Mapping biographies also illustrated how a course of history was changed. 

The key editorial barometer for locative media has been: does this story make an interesting ghost to share?



Stories that are powerful in visual narrative had the greatest connection with viewers. The lens of seeing ghosts then in the context of what is now proved quite interesting. Evolution is mapped.



One of the bigger challenges for locative media has been the mapping platforms so far available for viewing. They do not account for easily viewing one location with 100s or even 1000s of stories. They are designed geo-spatially for one story per spot. Additionally, it is hard to see what makes a story interesting at a spot with just a pin or bubble on a map.  There are also invisible pins for neighborhoods with a high density of stories that you can't see until you zoom in.  A map with pins doesn't offer a great user experience. This shows a post you've already seen above, but you can't immediately tell. The other pins have invisible stories until you click. The other stories have invisible pins until you zoom in.




I forsee maps being invisible in geo-spatial navigation to accommodate many stories.  A streetview made for narratives is possible. Triggers defining recommended and featured content for a user's path or contextual activity will be key. Filters by topic can help categorize stories for a user's taste.  Points on a map will need to be easier to "jump" to. Scrolling a map and even downloading a map takes up too much time and real estate with non-functional activities.

In social media channels, there's been a strong interest from users who want to add facts, location IDs and related stories or photos in a thread for one post like this Robert Frank film for the Rolling Stones in 1972.

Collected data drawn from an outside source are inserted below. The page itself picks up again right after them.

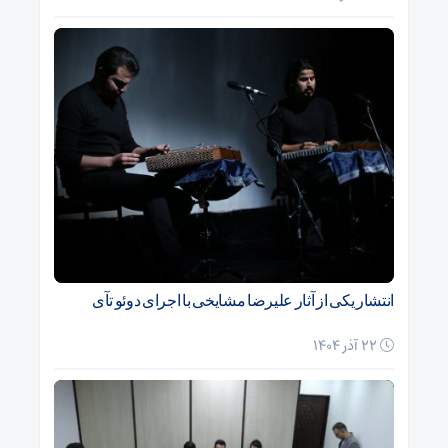
انتشار یکی از آثار علیرضا مشایخی با اجرای دوئو تآی
22 آذر 1404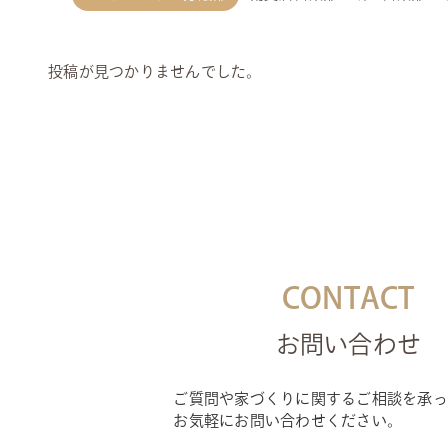
投稿が見つかりませんでした。
CONTACT
お問い合わせ
ご質問や家づくりに関するご相談を承っ
お気軽にお問い合わせください。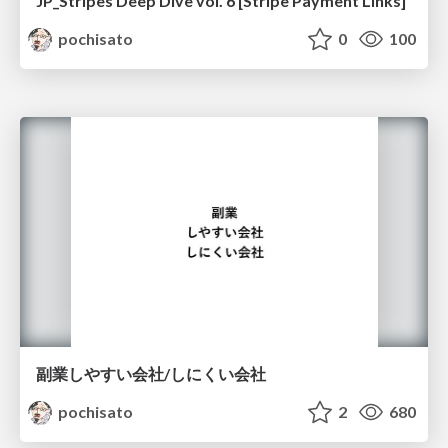
JP_Stripes Deep Dive vol. 6 [Stripe Payment Links]
pochisato
0
100
副業しやすい会社/しにくい会社
pochisato
2
680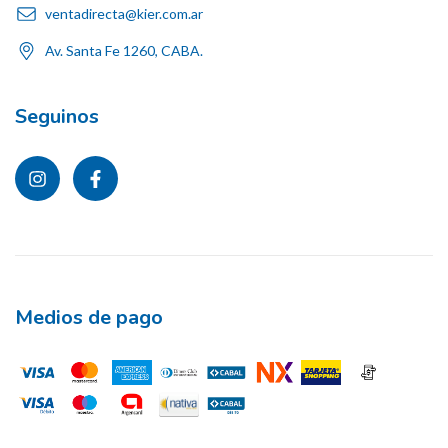
ventadirecta@kier.com.ar
Av. Santa Fe 1260, CABA.
Seguinos
Medios de pago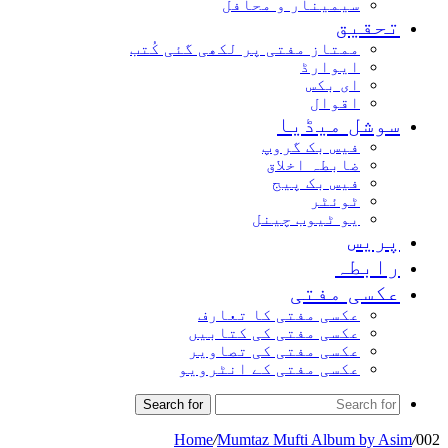
سیمینار و محافل
تحقیق
ممتاز مفتی پر لکھی گئی کُتب
ایوارڈ
ای بکس
اقوال
سوشل میڈیا
فیس بک گروپ
ضابطہ اخلاق
فیس بک پیج
ٹوئٹر
یو ٹیوب چینل
پریس
رابطہ
عکسی مفتی
عکسی مفتی کا تعارف
عکسی مفتی کی کتابیں
عکسی مفتی کی تصاویر
عکسی مفتی کے انٹرویو
Search for
Home
/
Mumtaz Mufti Album by Asim
/
002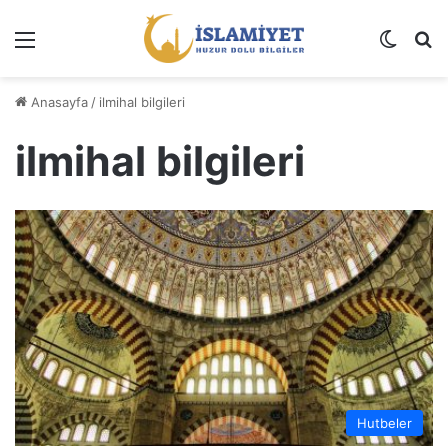
Menü
Dış gö
A
Anasayfa
/
ilmihal bilgileri
ilmihal bilgileri
Hutbeler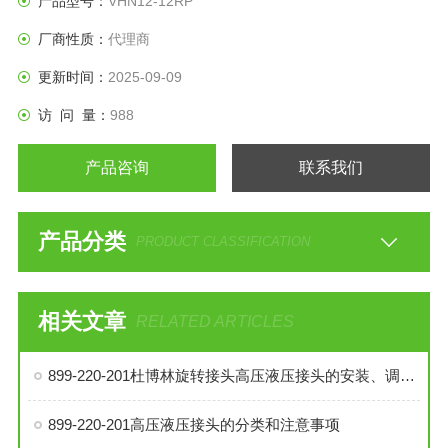
产品型号：
VHN12-12RP
厂商性质：
代理商
更新时间：
2025-09-09
访 问 量：
988
产品咨询
联系我们
产品分类
PRODUCT CLASSIFICATION
相关文章
RELATED ARTICLES
899-220-201杜博林旋转接头高压液压接头的安装、调试与维护技巧
899-220-201高压液压接头的分类和注意事项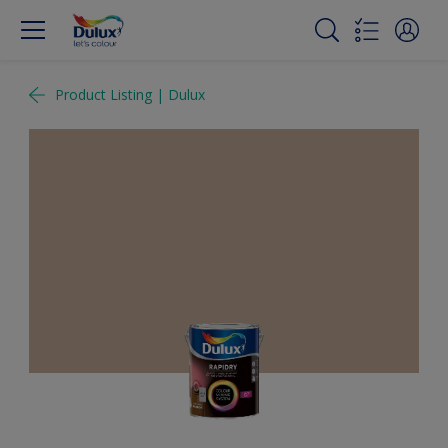
Product Listing | Dulux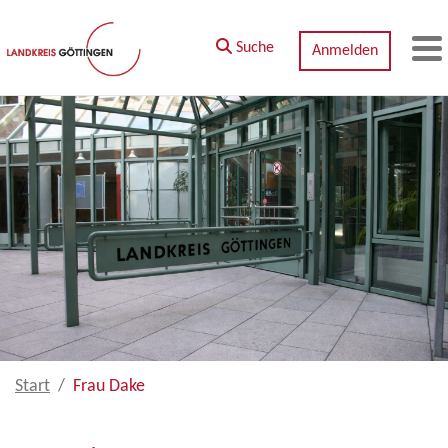
Zum Hauptinhalt springen
Suche
Anmelden
M
Start
Frau Dake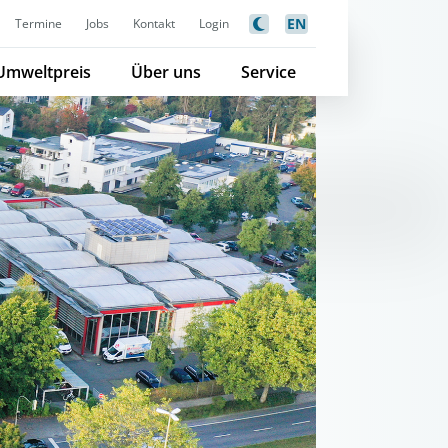
EN
Termine
Jobs
Kontakt
Login
Umweltpreis
Über uns
Service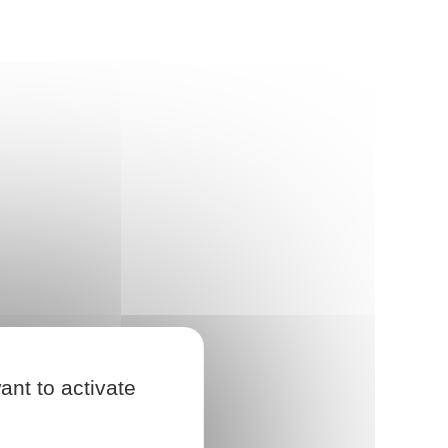
ant to activate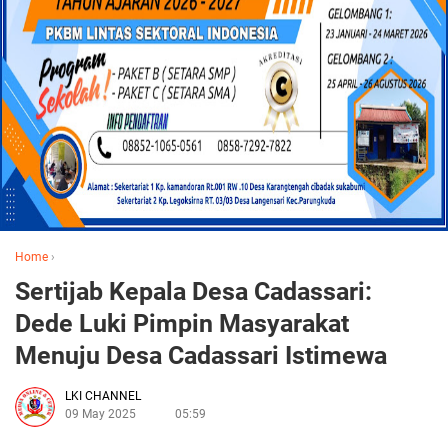
Home
›
Sertijab Kepala Desa Cadassari:
Dede Luki Pimpin Masyarakat
Menuju Desa Cadassari Istimewa
LKI CHANNEL
09 May 2025
05:59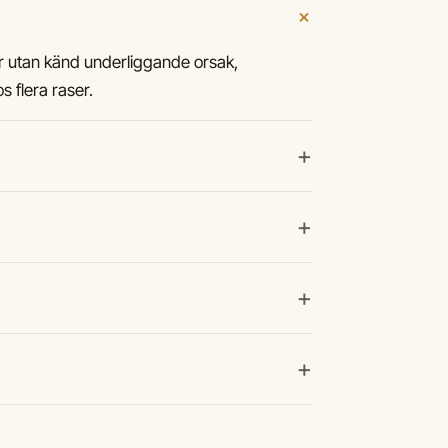
+
 utan känd underliggande orsak,
s flera raser.
+
+
+
+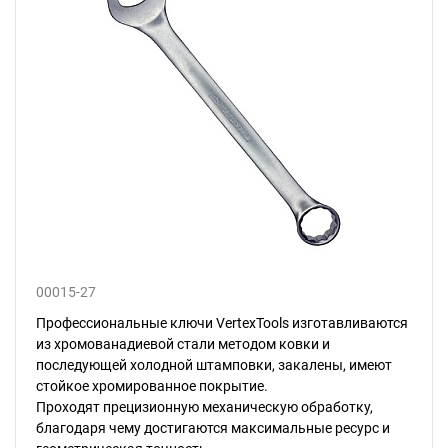
00015-27
Профессиональные ключи VertexTools изготавливаются
из хромованадиевой стали методом ковки и
последующей холодной штамповки, закалены, имеют
стойкое хромированное покрытие.
Проходят прецизионную механическую обработку,
благодаря чему достигаются максимальные ресурс и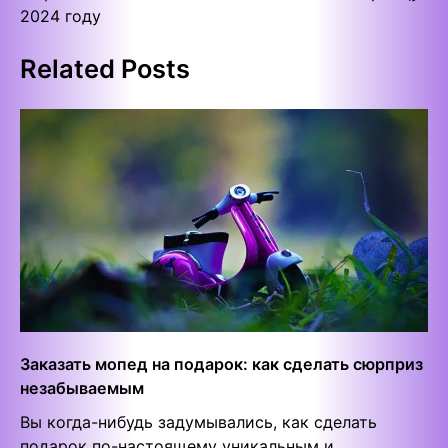
2024 году
Related Posts
Заказать мопед на подарок: как сделать сюрприз
незабываемым
Вы когда-нибудь задумывались, как сделать
подарок по-настоящему уникальным и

To date, mapping platforms don't allow for threads for one pin/post. You can only make a separate post (no thread) to add a fact. The problem is only 1 post is visible per  spot  on a map at top-level viewing, when you could have 100s of movie scenes at one  location (e.g. Central Park).  

One sees a different user experience after geo-tagging 1.36 million assets. Scalability and new dimensions are needed for geo-spatial design.  It is also key  to avoid offering only stagnant (already viewed) stories nearby and dynamically change stories contextual to a user's interest. GPS experiments early on in mobile applications showed the same old stories near one's home/work instead of refreshing new stories.

William Gibson's vision for locative media in Spook Country saw geo-spatial projections related to a user's desired path. It offered a focused experience. That's what geo-spatial design needs.